[Dataset entries]
———
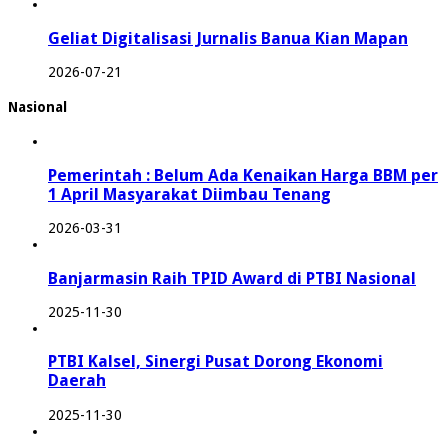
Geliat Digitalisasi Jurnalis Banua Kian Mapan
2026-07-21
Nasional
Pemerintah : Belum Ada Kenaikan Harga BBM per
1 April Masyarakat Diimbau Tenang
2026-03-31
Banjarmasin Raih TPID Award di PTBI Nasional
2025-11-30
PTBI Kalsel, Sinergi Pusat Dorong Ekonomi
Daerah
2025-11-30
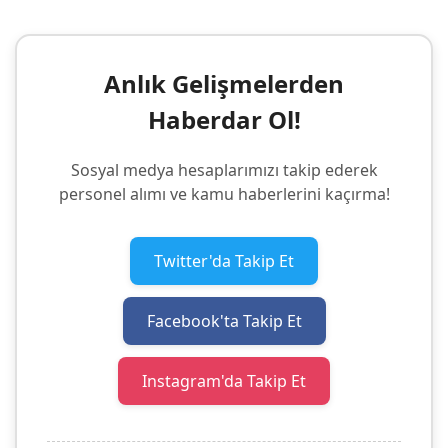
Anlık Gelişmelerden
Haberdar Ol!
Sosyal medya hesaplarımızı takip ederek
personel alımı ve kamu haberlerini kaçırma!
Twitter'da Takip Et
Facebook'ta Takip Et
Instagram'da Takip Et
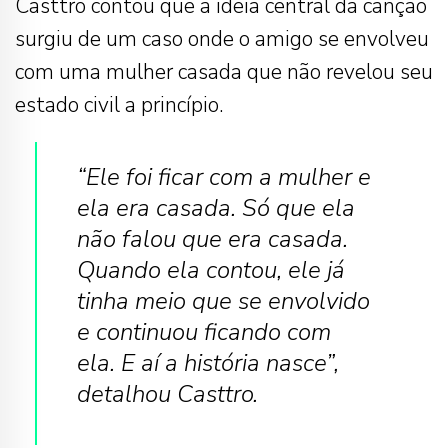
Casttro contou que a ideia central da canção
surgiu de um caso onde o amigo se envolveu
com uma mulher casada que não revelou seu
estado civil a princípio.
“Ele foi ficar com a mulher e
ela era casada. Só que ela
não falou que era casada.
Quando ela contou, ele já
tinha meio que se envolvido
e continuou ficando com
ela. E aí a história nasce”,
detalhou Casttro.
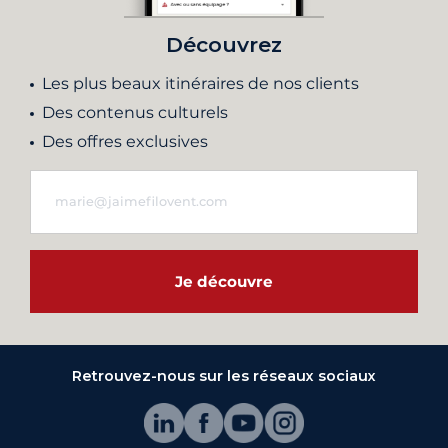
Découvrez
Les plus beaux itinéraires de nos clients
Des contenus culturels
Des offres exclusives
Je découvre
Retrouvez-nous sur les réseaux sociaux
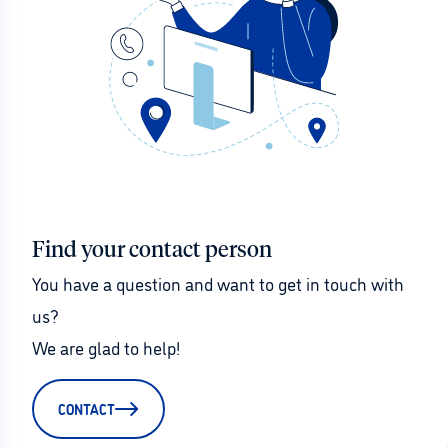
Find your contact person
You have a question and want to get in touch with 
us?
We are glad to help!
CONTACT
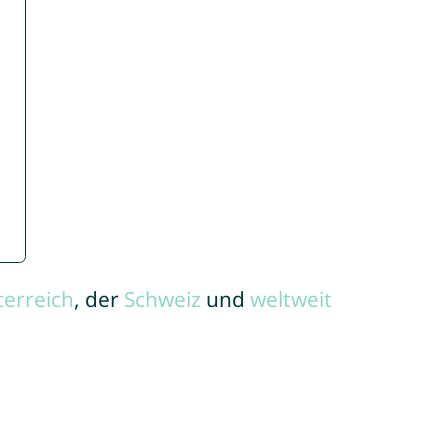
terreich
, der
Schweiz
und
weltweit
———
» **TASK STATEMENT**:
All of the records above should be reproduced exactly, with the pictures left out.

» **RESPONSE**:
Geliat Digitalisasi Jurnalis Banua Kian Mapan
2026-07-21
Nasional
Pemerintah : Belum Ada Kenaikan Harga BBM per
1 April Masyarakat Diimbau Tenang
2026-03-31
Banjarmasin Raih TPID Award di PTBI Nasional
2025-11-30
PTBI Kalsel, Sinergi Pusat Dorong Ekonomi
Daerah
2025-11-30
Anlık Gelişmelerden
Haberdar Ol!
Sosyal medya hesaplarımızı takip ederek
personel alımı ve kamu haberlerini kaçırma!
Twitter'da Takip Et
Facebook'ta Takip Et
Instagram'da Takip Et
Casttro contou que a ideia central da canção
surgiu de um caso onde o amigo se envolveu
com uma mulher casada que não revelou seu
estado civil a princípio.
“Ele foi ficar com a mulher e
ela era casada. Só que ela
não falou que era casada.
Quando ela contou, ele já
tinha meio que se envolvido
e continuou ficando com
ela. E aí a história nasce”,
detalhou Casttro.
Découvrez
Les plus beaux itinéraires de nos clients
Des contenus culturels
Des offres exclusives
Je découvre
Retrouvez-nous sur les réseaux sociaux
Find your contact person
You have a question and want to get in touch with 
us?
We are glad to help!
CONTACT
terreich
, der
Schweiz
und
weltweit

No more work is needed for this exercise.